Reprint the lines below as they are, minus the pictures.

Page-level text extractions
=== Section Start ===
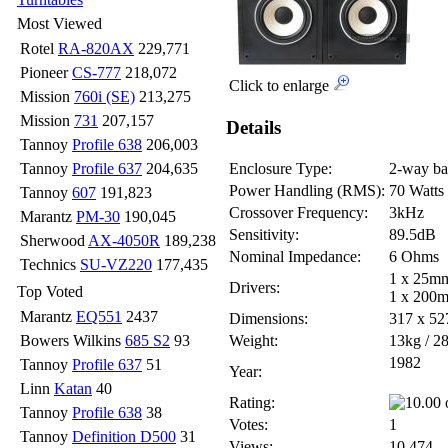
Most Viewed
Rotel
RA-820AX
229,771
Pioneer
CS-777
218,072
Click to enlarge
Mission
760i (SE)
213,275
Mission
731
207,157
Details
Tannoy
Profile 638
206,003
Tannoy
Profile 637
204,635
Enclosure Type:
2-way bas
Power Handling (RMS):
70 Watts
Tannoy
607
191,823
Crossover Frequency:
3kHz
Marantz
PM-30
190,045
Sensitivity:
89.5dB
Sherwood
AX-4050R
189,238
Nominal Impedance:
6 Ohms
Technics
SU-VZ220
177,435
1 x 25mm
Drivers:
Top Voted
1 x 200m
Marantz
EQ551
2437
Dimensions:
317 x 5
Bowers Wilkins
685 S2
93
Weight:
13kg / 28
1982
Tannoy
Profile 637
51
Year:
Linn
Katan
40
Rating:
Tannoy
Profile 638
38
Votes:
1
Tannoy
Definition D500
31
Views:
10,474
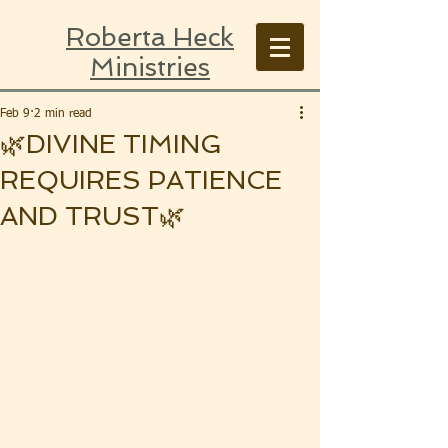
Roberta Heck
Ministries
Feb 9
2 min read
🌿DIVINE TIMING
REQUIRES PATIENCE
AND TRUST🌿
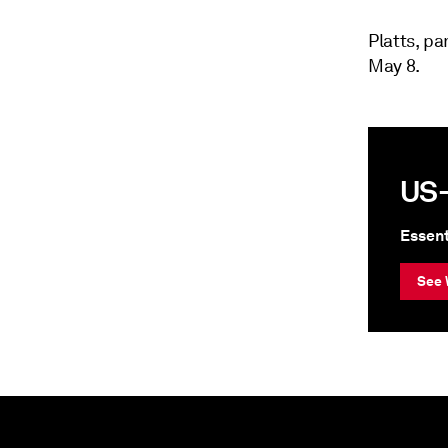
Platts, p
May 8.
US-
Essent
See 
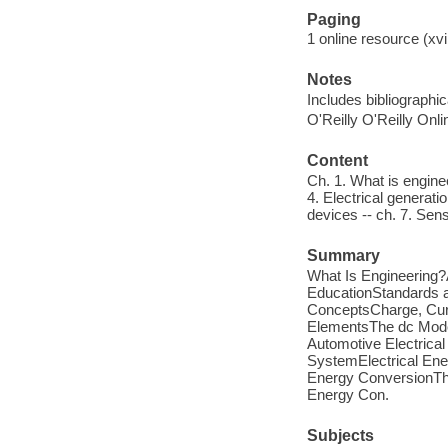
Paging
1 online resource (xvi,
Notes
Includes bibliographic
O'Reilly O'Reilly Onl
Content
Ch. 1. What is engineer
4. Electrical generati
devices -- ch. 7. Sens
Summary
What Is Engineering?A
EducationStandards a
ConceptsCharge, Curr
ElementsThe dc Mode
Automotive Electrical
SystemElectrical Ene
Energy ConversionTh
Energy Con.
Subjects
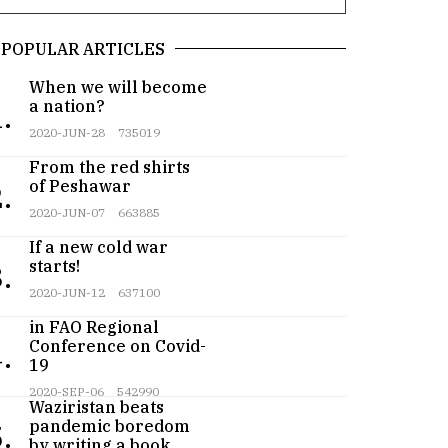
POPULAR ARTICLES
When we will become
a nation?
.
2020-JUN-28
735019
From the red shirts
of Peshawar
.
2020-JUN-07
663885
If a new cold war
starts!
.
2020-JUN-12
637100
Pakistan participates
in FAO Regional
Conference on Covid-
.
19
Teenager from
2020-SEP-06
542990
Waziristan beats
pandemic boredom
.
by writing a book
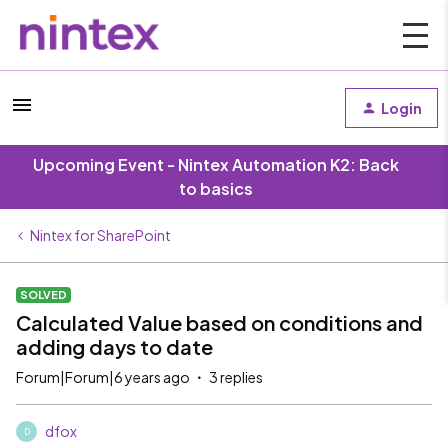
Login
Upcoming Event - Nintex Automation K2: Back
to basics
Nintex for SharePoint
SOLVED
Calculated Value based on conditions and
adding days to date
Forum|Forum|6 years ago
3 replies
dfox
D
=== Section End ===
Exercise answer:
Most Viewed
Rotel
RA-820AX
229,771
Pioneer
CS-777
218,072
Click to enlarge
Mission
760i (SE)
213,275
Mission
731
207,157
Details
Tannoy
Profile 638
206,003
Tannoy
Profile 637
204,635
Enclosure Type:
2-way bas
Power Handling (RMS):
70 Watts
Tannoy
607
191,823
Crossover Frequency:
3kHz
Marantz
PM-30
190,045
Sensitivity:
89.5dB
Sherwood
AX-4050R
189,238
Nominal Impedance:
6 Ohms
Technics
SU-VZ220
177,435
1 x 25mm
Drivers:
Top Voted
1 x 200m
Marantz
EQ551
2437
Dimensions:
317 x 5
Bowers Wilkins
685 S2
93
Weight:
13kg / 28
1982
Tannoy
Profile 637
51
Year:
Linn
Katan
40
Rating:
Tannoy
Profile 638
38
Votes:
1
Tannoy
Definition D500
31
Views:
10,474
Roberta Heck
Ministries
Feb 9
2 min read
🌿DIVINE TIMING
REQUIRES PATIENCE
AND TRUST🌿
Platts, p
May 8.
US-
Essent
See 
Paging
1 online resource (xvi,
Notes
Includes bibliographic
O'Reilly O'Reilly Onl
Content
Ch. 1. What is engineer
4. Electrical generati
devices -- ch. 7. Sens
Summary
What Is Engineering?A
EducationStandards a
ConceptsCharge, Curr
ElementsThe dc Mode
Automotive Electrical
SystemElectrical Ene
Energy ConversionTh
Energy Con.
Subjects
POPULAR ARTICLES
When we will become
a nation?
.
2020-JUN-28
735019
From the red shirts
of Peshawar
.
2020-JUN-07
663885
If a new cold war
starts!
.
2020-JUN-12
637100
Pakistan participates
in FAO Regional
Conference on Covid-
.
19
Teenager from
2020-SEP-06
542990
Waziristan beats
pandemic boredom
.
by writing a book
Login
Upcoming Event - Nintex Automation K2: Back
to basics
Nintex for SharePoint
SOLVED
Calculated Value based on conditions and
adding days to date
Forum|Forum|6 years ago
3 replies
dfox
D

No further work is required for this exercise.